Work instructions:
Repeat the records below in their entirety, exactly.

Exercise input:
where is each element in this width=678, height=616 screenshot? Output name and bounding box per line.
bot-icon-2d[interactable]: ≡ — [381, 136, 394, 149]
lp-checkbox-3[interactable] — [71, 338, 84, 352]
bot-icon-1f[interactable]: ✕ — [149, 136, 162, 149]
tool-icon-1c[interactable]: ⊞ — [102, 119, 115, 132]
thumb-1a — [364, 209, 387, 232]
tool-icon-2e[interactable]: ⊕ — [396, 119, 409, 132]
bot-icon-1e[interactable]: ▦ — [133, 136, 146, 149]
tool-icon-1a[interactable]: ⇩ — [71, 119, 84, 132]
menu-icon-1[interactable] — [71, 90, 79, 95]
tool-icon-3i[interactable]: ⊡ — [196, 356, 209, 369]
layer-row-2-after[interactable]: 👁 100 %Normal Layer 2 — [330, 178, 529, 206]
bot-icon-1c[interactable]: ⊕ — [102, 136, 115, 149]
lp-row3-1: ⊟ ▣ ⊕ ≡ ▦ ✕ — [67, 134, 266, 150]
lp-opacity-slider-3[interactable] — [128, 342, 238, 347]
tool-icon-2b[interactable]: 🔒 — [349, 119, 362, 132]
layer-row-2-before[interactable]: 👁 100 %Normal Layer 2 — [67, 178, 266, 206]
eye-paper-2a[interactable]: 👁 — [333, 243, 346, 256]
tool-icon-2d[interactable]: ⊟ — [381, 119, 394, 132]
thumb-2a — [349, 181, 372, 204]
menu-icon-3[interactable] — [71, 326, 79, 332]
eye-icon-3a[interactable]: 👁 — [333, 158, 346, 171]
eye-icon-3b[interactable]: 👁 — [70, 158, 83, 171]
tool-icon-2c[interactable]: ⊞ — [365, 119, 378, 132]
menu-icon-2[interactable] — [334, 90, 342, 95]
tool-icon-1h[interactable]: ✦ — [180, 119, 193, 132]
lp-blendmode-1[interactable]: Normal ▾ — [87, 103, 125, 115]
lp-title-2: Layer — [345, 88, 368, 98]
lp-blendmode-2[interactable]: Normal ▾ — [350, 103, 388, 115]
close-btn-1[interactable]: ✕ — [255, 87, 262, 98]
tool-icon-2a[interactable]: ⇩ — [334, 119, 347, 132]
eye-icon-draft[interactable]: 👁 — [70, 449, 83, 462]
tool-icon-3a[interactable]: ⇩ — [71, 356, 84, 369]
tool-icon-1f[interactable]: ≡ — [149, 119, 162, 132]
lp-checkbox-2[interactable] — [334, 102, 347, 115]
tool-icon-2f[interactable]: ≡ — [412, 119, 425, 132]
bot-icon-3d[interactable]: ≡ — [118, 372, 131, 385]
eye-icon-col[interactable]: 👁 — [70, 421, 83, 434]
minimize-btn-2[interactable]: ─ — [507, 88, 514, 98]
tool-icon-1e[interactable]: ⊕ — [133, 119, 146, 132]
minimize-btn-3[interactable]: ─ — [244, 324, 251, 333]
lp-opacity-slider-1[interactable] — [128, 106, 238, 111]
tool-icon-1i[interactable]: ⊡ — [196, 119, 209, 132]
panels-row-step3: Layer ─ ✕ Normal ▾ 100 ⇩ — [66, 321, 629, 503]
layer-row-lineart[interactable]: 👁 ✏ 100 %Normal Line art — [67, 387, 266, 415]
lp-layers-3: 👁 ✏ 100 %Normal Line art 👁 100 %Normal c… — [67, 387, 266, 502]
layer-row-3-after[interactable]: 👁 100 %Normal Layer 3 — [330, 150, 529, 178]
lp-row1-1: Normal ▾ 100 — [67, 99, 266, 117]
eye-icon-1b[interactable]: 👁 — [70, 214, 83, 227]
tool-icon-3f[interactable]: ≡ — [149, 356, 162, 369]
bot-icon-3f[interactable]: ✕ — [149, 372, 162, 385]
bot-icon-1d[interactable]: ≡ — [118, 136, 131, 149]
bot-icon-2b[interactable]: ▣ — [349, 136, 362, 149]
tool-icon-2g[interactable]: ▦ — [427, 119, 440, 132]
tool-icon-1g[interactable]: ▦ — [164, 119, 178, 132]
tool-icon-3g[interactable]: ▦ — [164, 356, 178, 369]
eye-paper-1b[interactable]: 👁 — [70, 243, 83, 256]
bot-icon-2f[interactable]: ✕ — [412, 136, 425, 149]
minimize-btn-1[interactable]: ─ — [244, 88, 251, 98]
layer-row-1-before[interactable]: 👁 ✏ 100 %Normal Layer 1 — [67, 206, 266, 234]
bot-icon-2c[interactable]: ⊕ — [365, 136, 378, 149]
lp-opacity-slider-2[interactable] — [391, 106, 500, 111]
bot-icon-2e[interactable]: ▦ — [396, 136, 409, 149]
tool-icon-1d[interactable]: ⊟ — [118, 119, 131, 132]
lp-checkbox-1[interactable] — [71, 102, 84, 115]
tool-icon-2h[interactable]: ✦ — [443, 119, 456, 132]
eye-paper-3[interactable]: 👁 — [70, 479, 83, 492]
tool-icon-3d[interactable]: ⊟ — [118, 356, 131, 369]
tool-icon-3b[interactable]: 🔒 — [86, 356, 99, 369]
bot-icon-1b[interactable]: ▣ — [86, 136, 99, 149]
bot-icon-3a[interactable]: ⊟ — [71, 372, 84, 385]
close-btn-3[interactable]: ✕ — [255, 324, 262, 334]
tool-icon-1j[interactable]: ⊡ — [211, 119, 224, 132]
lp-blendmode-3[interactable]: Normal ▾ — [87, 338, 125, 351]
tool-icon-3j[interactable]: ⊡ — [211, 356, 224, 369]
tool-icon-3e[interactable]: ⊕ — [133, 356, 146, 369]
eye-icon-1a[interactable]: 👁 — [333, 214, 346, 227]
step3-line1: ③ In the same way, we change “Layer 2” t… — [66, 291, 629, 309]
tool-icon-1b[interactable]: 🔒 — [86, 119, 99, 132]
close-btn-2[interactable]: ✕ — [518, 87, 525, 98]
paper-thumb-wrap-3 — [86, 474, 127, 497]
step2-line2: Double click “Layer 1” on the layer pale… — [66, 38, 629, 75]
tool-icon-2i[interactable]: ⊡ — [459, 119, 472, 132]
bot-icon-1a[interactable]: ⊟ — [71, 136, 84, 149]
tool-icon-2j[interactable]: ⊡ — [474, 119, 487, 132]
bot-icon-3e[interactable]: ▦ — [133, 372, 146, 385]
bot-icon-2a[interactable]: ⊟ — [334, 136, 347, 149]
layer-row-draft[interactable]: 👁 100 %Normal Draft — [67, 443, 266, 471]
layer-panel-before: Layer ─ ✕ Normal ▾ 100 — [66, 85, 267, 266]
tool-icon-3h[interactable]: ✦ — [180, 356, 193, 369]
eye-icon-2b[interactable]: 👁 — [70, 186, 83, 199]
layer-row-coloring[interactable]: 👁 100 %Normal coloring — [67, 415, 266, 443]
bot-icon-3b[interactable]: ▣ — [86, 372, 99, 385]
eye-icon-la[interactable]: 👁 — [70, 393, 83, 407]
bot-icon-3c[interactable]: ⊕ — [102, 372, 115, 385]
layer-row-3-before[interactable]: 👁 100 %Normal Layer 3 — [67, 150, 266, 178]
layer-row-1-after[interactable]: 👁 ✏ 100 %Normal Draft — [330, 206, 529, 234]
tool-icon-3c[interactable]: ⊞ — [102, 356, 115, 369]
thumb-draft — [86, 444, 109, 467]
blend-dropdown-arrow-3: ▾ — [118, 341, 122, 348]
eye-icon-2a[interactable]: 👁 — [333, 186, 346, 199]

Result:
where is each element in this width=678, height=616 screenshot? Output name and bounding box per line.
bot-icon-2d[interactable]: ≡ — [381, 136, 394, 149]
lp-checkbox-3[interactable] — [71, 338, 84, 352]
bot-icon-1f[interactable]: ✕ — [149, 136, 162, 149]
tool-icon-1c[interactable]: ⊞ — [102, 119, 115, 132]
thumb-1a — [364, 209, 387, 232]
tool-icon-2e[interactable]: ⊕ — [396, 119, 409, 132]
bot-icon-1e[interactable]: ▦ — [133, 136, 146, 149]
tool-icon-1a[interactable]: ⇩ — [71, 119, 84, 132]
menu-icon-1[interactable] — [71, 90, 79, 95]
tool-icon-3i[interactable]: ⊡ — [196, 356, 209, 369]
layer-row-2-after[interactable]: 👁 100 %Normal Layer 2 — [330, 178, 529, 206]
bot-icon-1c[interactable]: ⊕ — [102, 136, 115, 149]
lp-row3-1: ⊟ ▣ ⊕ ≡ ▦ ✕ — [67, 134, 266, 150]
lp-opacity-slider-3[interactable] — [128, 342, 238, 347]
tool-icon-2b[interactable]: 🔒 — [349, 119, 362, 132]
layer-row-2-before[interactable]: 👁 100 %Normal Layer 2 — [67, 178, 266, 206]
eye-paper-2a[interactable]: 👁 — [333, 243, 346, 256]
tool-icon-2d[interactable]: ⊟ — [381, 119, 394, 132]
thumb-2a — [349, 181, 372, 204]
menu-icon-3[interactable] — [71, 326, 79, 332]
eye-icon-3a[interactable]: 👁 — [333, 158, 346, 171]
eye-icon-3b[interactable]: 👁 — [70, 158, 83, 171]
tool-icon-2c[interactable]: ⊞ — [365, 119, 378, 132]
menu-icon-2[interactable] — [334, 90, 342, 95]
tool-icon-1h[interactable]: ✦ — [180, 119, 193, 132]
lp-blendmode-1[interactable]: Normal ▾ — [87, 103, 125, 115]
lp-title-2: Layer — [345, 88, 368, 98]
lp-blendmode-2[interactable]: Normal ▾ — [350, 103, 388, 115]
close-btn-1[interactable]: ✕ — [255, 87, 262, 98]
tool-icon-2a[interactable]: ⇩ — [334, 119, 347, 132]
eye-icon-draft[interactable]: 👁 — [70, 449, 83, 462]
tool-icon-3a[interactable]: ⇩ — [71, 356, 84, 369]
tool-icon-1f[interactable]: ≡ — [149, 119, 162, 132]
lp-checkbox-2[interactable] — [334, 102, 347, 115]
tool-icon-2f[interactable]: ≡ — [412, 119, 425, 132]
bot-icon-3d[interactable]: ≡ — [118, 372, 131, 385]
eye-icon-col[interactable]: 👁 — [70, 421, 83, 434]
minimize-btn-2[interactable]: ─ — [507, 88, 514, 98]
tool-icon-1e[interactable]: ⊕ — [133, 119, 146, 132]
minimize-btn-3[interactable]: ─ — [244, 324, 251, 333]
lp-opacity-slider-1[interactable] — [128, 106, 238, 111]
tool-icon-1i[interactable]: ⊡ — [196, 119, 209, 132]
panels-row-step3: Layer ─ ✕ Normal ▾ 100 ⇩ — [66, 321, 629, 503]
layer-row-lineart[interactable]: 👁 ✏ 100 %Normal Line art — [67, 387, 266, 415]
lp-layers-3: 👁 ✏ 100 %Normal Line art 👁 100 %Normal c… — [67, 387, 266, 502]
layer-row-3-after[interactable]: 👁 100 %Normal Layer 3 — [330, 150, 529, 178]
lp-row1-1: Normal ▾ 100 — [67, 99, 266, 117]
eye-icon-1b[interactable]: 👁 — [70, 214, 83, 227]
tool-icon-3f[interactable]: ≡ — [149, 356, 162, 369]
bot-icon-3f[interactable]: ✕ — [149, 372, 162, 385]
bot-icon-1d[interactable]: ≡ — [118, 136, 131, 149]
bot-icon-2b[interactable]: ▣ — [349, 136, 362, 149]
tool-icon-2g[interactable]: ▦ — [427, 119, 440, 132]
tool-icon-1g[interactable]: ▦ — [164, 119, 178, 132]
tool-icon-3g[interactable]: ▦ — [164, 356, 178, 369]
eye-paper-1b[interactable]: 👁 — [70, 243, 83, 256]
bot-icon-2f[interactable]: ✕ — [412, 136, 425, 149]
minimize-btn-1[interactable]: ─ — [244, 88, 251, 98]
layer-row-1-before[interactable]: 👁 ✏ 100 %Normal Layer 1 — [67, 206, 266, 234]
bot-icon-2c[interactable]: ⊕ — [365, 136, 378, 149]
lp-opacity-slider-2[interactable] — [391, 106, 500, 111]
bot-icon-2e[interactable]: ▦ — [396, 136, 409, 149]
tool-icon-1d[interactable]: ⊟ — [118, 119, 131, 132]
lp-checkbox-1[interactable] — [71, 102, 84, 115]
tool-icon-2h[interactable]: ✦ — [443, 119, 456, 132]
eye-paper-3[interactable]: 👁 — [70, 479, 83, 492]
tool-icon-3d[interactable]: ⊟ — [118, 356, 131, 369]
tool-icon-3b[interactable]: 🔒 — [86, 356, 99, 369]
bot-icon-1b[interactable]: ▣ — [86, 136, 99, 149]
bot-icon-3a[interactable]: ⊟ — [71, 372, 84, 385]
close-btn-3[interactable]: ✕ — [255, 324, 262, 334]
tool-icon-1j[interactable]: ⊡ — [211, 119, 224, 132]
lp-blendmode-3[interactable]: Normal ▾ — [87, 338, 125, 351]
tool-icon-3j[interactable]: ⊡ — [211, 356, 224, 369]
tool-icon-3e[interactable]: ⊕ — [133, 356, 146, 369]
eye-icon-1a[interactable]: 👁 — [333, 214, 346, 227]
step3-line1: ③ In the same way, we change “Layer 2” t… — [66, 291, 629, 309]
tool-icon-1b[interactable]: 🔒 — [86, 119, 99, 132]
close-btn-2[interactable]: ✕ — [518, 87, 525, 98]
paper-thumb-wrap-3 — [86, 474, 127, 497]
step2-line2: Double click “Layer 1” on the layer pale… — [66, 38, 629, 75]
tool-icon-2i[interactable]: ⊡ — [459, 119, 472, 132]
bot-icon-1a[interactable]: ⊟ — [71, 136, 84, 149]
tool-icon-2j[interactable]: ⊡ — [474, 119, 487, 132]
bot-icon-3e[interactable]: ▦ — [133, 372, 146, 385]
bot-icon-2a[interactable]: ⊟ — [334, 136, 347, 149]
layer-row-draft[interactable]: 👁 100 %Normal Draft — [67, 443, 266, 471]
layer-panel-before: Layer ─ ✕ Normal ▾ 100 — [66, 85, 267, 266]
tool-icon-3h[interactable]: ✦ — [180, 356, 193, 369]
eye-icon-2b[interactable]: 👁 — [70, 186, 83, 199]
layer-row-coloring[interactable]: 👁 100 %Normal coloring — [67, 415, 266, 443]
bot-icon-3b[interactable]: ▣ — [86, 372, 99, 385]
eye-icon-la[interactable]: 👁 — [70, 393, 83, 407]
bot-icon-3c[interactable]: ⊕ — [102, 372, 115, 385]
layer-row-3-before[interactable]: 👁 100 %Normal Layer 3 — [67, 150, 266, 178]
layer-row-1-after[interactable]: 👁 ✏ 100 %Normal Draft — [330, 206, 529, 234]
tool-icon-3c[interactable]: ⊞ — [102, 356, 115, 369]
thumb-draft — [86, 444, 109, 467]
blend-dropdown-arrow-3: ▾ — [118, 341, 122, 348]
eye-icon-2a[interactable]: 👁 — [333, 186, 346, 199]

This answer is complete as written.